What tends to be the first indication of breaches? It's one thing to do a forensic analysis after learning of a breach, and it's another to detect it in the first place.

I worked at a company that logged every single SQL query and made a rule set based on that. May not of been the most efficient but it worked great. There was basically a whitelist of sorts and if the query structure wasn’t in there then action taken. Also worked by knowing what queries came in what order when doing certain things.

This sounds a lot like an IDS for SQL. I've worked with government agencies that focus very heavily on IDS in firewall systems.
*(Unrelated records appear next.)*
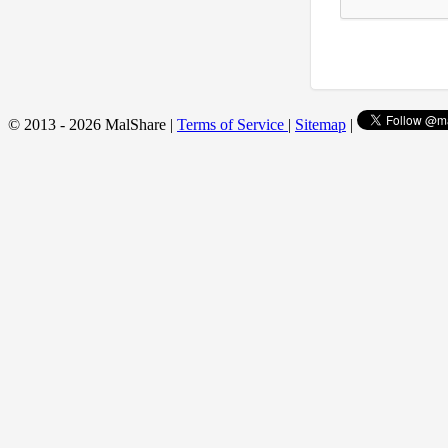
© 2013 - 2026 MalShare |
Terms of Service
|
Sitemap
|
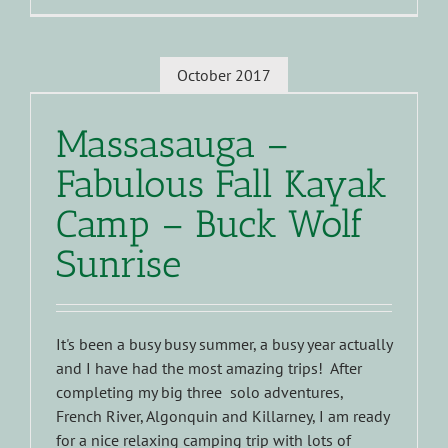
October 2017
Massasauga –
Fabulous Fall Kayak
Camp – Buck Wolf
Sunrise
It's been a busy busy summer, a busy year actually
and I have had the most amazing trips! After
completing my big three solo adventures,
French River, Algonquin and Killarney, I am ready
for a nice relaxing camping trip with lots of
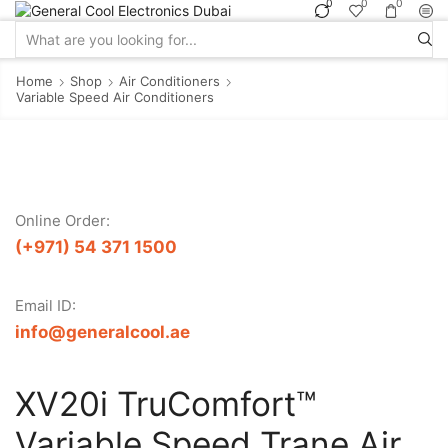
0
0
0
Search
input
Home
Shop
Air Conditioners
Variable Speed Air Conditioners
Online Order:
(+971) 54 371 1500
Email ID:
info@generalcool.ae
XV20i TruComfort™
Variable Speed Trane Air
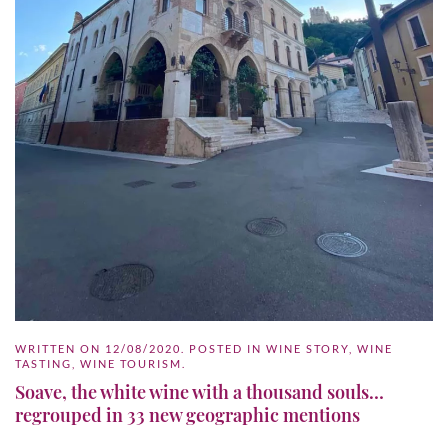
WRITTEN ON
12/08/2020
. POSTED IN
WINE STORY
,
WINE
TASTING
,
WINE TOURISM
.
Soave, the white wine with a thousand souls…
regrouped in 33 new geographic mentions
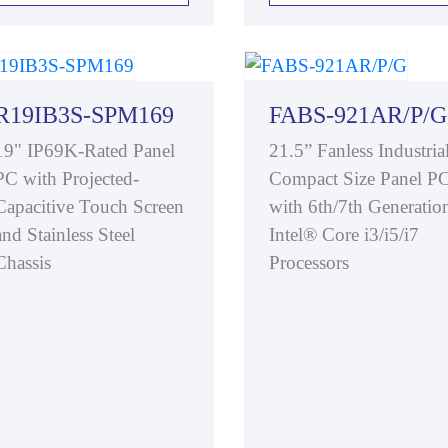
R19IB3S-SPM169
FABS-921AR/P/G
19" IP69K-Rated Panel
21.5” Fanless Industria
PC with Projected-
Compact Size Panel P
Capacitive Touch Screen
with 6th/7th Generatio
and Stainless Steel
Intel® Core i3/i5/i7
Chassis
Processors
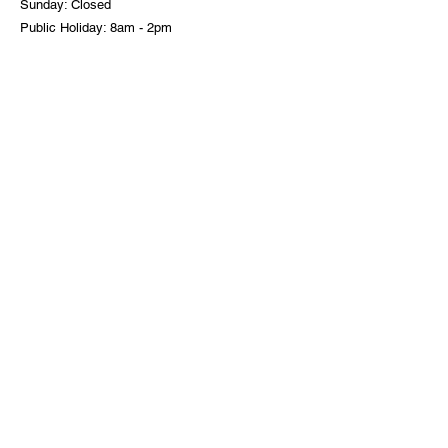
Sunday: Closed
Public Holiday: 8am - 2pm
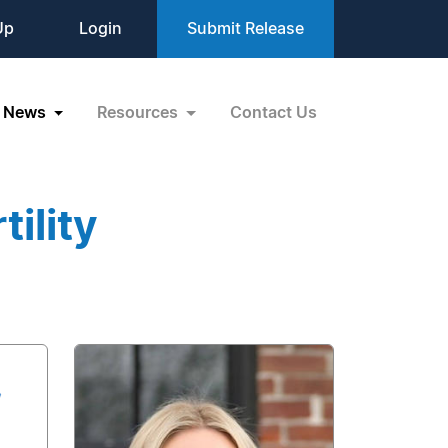
Up
Login
Submit Release
News
Resources
Contact Us
ility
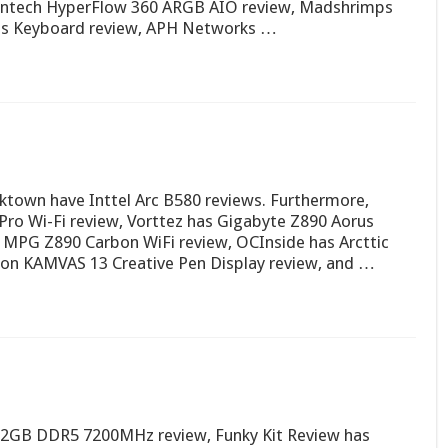
ntech HyperFlow 360 ARGB AIO review, Madshrimps
ss Keyboard review, APH Networks …
town have Inttel Arc B580 reviews. Furthermore,
o Wi-Fi review, Vorttez has Gigabyte Z890 Aorus
MPG Z890 Carbon WiFi review, OCInside has Arcttic
ion KAMVAS 13 Creative Pen Display review, and …
2GB DDR5 7200MHz review, Funky Kit Review has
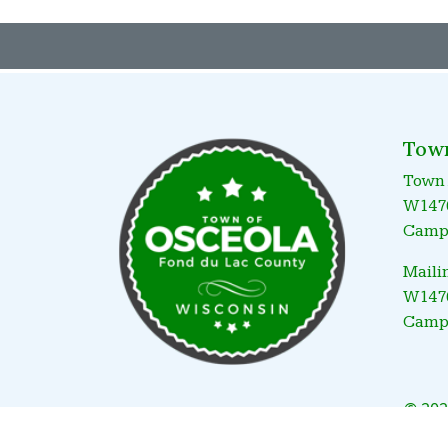
Tow
Town 
W1476
Campb
Maili
W1476
Campb
© 202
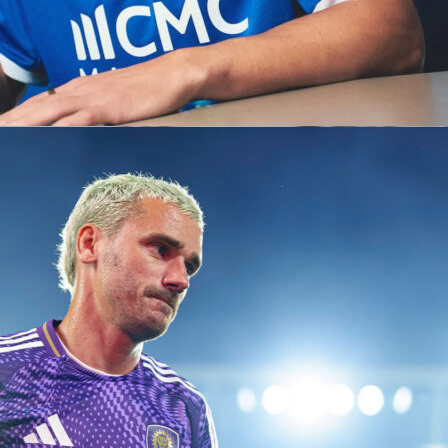
p Qualification:
d Cup involves the champions of each continental
’s premier club competition:
ns League (Europe)
ores (South America)
mpions Cup (North/Central America)
s League (Asia)
s League (Africa)
s League (Oceania)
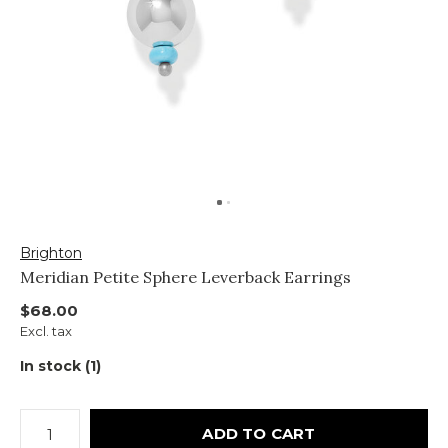
Brighton
Meridian Petite Sphere Leverback Earrings
$68.00
Excl. tax
In stock (1)
ADD TO CART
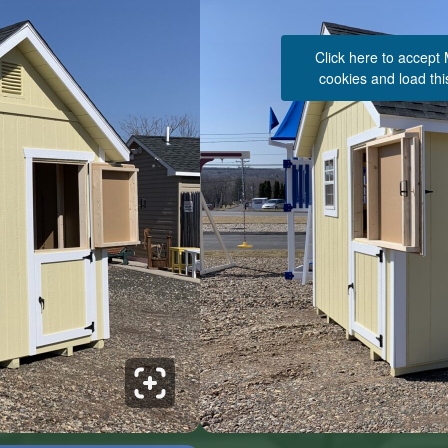
Click here to accept
cookies and load thi
See 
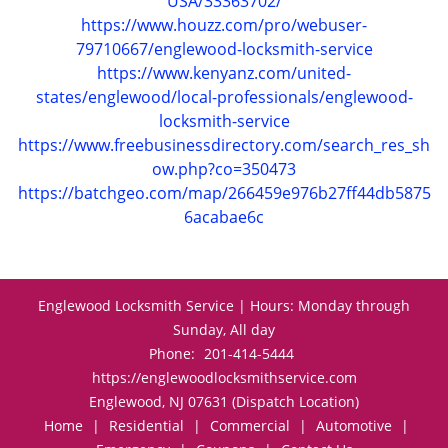
USA/33363702/
https://www.houzz.com/pro/webuser-
79710667/englewood-locksmith-service
https://www.kenyanz.com/united-
states/englewood/local-professionals/englewood-
locksmith-service
https://www.freebusinessdirectory.com/search_res_sh
ow.php?co=350473
https://batchgeo.com/map/266459e976b27ff44db5875
6acabae6c
Englewood Locksmith Service | Hours: Monday through
Sunday, All day
Phone:
201-414-5444
https://englewoodlocksmithservice.com
Englewood, NJ 07631 (Dispatch Location)
Home
|
Residential
|
Commercial
|
Automotive
|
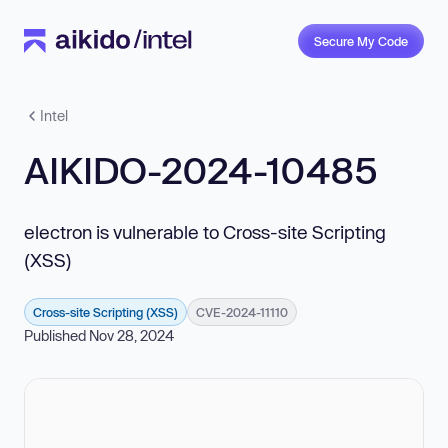
Secure My Code
Intel
AIKIDO-2024-10485
electron is vulnerable to Cross-site Scripting
(XSS)
Cross-site Scripting (XSS)
CVE-2024-11110
Published Nov 28, 2024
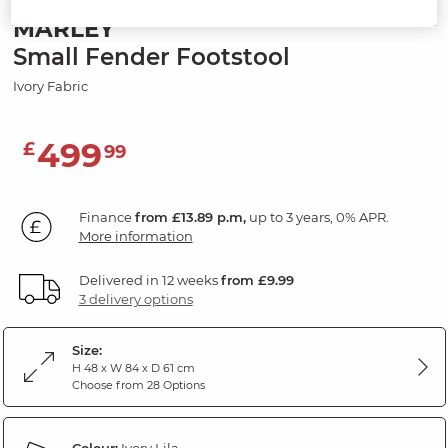
MARLEY
Small Fender Footstool
Ivory Fabric
499
£
99
Finance
from £13.89 p.m,
up to 3 years, 0% APR.
More information
Delivered in 12 weeks
from £9.99
3 delivery options
Size:
H 48 x W 84 x D 61 cm
Choose from 28 Options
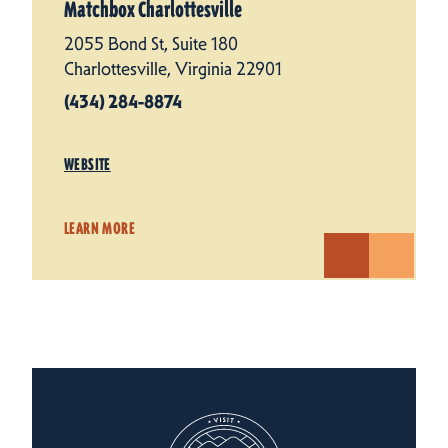
Matchbox Charlottesville
2055 Bond St, Suite 180
Charlottesville, Virginia 22901
(434) 284-8874
WEBSITE
LEARN MORE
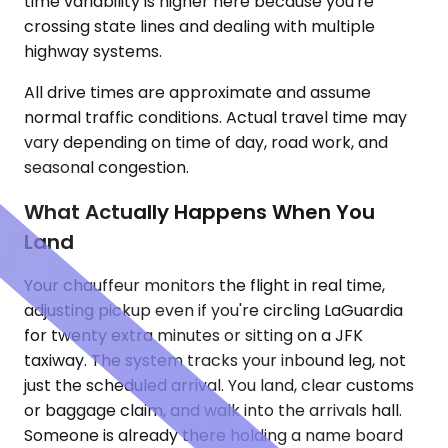
time variability is higher here because you're
crossing state lines and dealing with multiple
highway systems.
All drive times are approximate and assume
normal traffic conditions. Actual travel time may
vary depending on time of day, road work, and
seasonal congestion.
What Actually Happens When You
Land
Your chauffeur monitors the flight in real time,
adjusting pickup even if you're circling LaGuardia
for twenty extra minutes or sitting on a JFK
taxiway. The system tracks your inbound leg, not
just the scheduled arrival. You land, clear customs
or baggage claim, and walk into the arrivals hall.
Someone is already there holding a name board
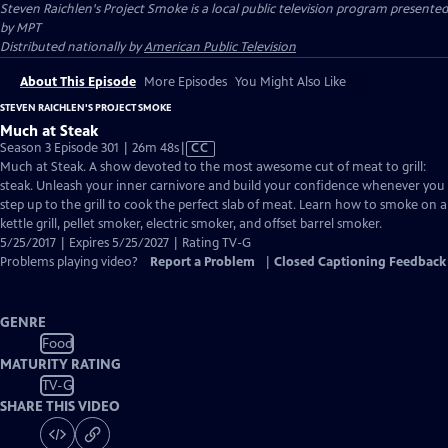
Steven Raichlen's Project Smoke
is a local public television program presented
by
MPT
Distributed nationally by
American Public Television
About This Episode
More Episodes
You Might Also Like
STEVEN RAICHLEN'S PROJECT SMOKE
Much at Steak
Video
Season 3 Episode 301 | 26m 48s
|
CC
has
Much at Steak. A show devoted to the most awesome cut of meat to grill:
Closed
steak. Unleash your inner carnivore and build your confidence whenever you
Captions
step up to the grill to cook the perfect slab of meat. Learn how to smoke on a
kettle grill, pellet smoker, electric smoker, and offset barrel smoker.
5/25/2017 | Expires 5/25/2027 | Rating TV-G
Problems playing video?
Report a Problem
|
Closed Captioning Feedback
GENRE
Food
MATURITY RATING
TV-G
SHARE THIS VIDEO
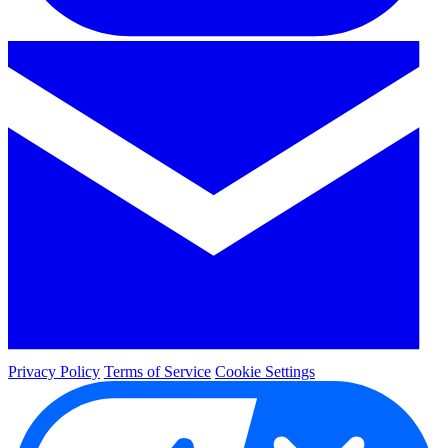
Privacy Policy
Terms of Service
Cookie Settings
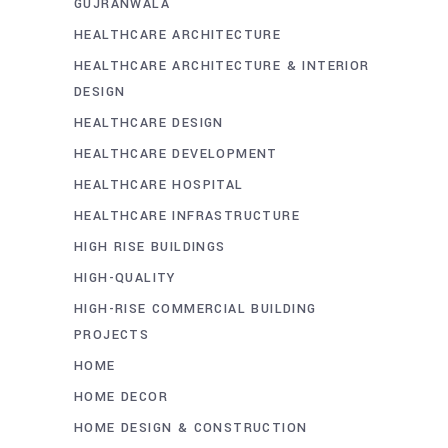
GUJRANWALA
HEALTHCARE ARCHITECTURE
HEALTHCARE ARCHITECTURE & INTERIOR
DESIGN
HEALTHCARE DESIGN
HEALTHCARE DEVELOPMENT
HEALTHCARE HOSPITAL
HEALTHCARE INFRASTRUCTURE
HIGH RISE BUILDINGS
HIGH-QUALITY
HIGH-RISE COMMERCIAL BUILDING
PROJECTS
HOME
HOME DECOR
HOME DESIGN & CONSTRUCTION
SO not only do they catch attacks early, in the perimiter network, but they also often block legitimate traffic and handle such cases regularly.

But it's a default deny policy so that comes with. It also costs a ton of money for the best IDS solutions. I believe it comes from companies like Checkpoint, Cisco and Symantec.

What tooling did you use to audit queries?

Not parent but it reads like they wrote their own (presumably driven by DB server log data with query logging enabled).

Mostly, Troy Hunt e-mailing clueless companies saying "Hey, this data breach I got sent seems to check out as real, at least a few of the users in it have validated that's currently or recently been their $company website credential to me."

(Only mostly joking...)

I’ve done a few small IR jobs in my time, and also have a hobby of reading every breach report that comes out.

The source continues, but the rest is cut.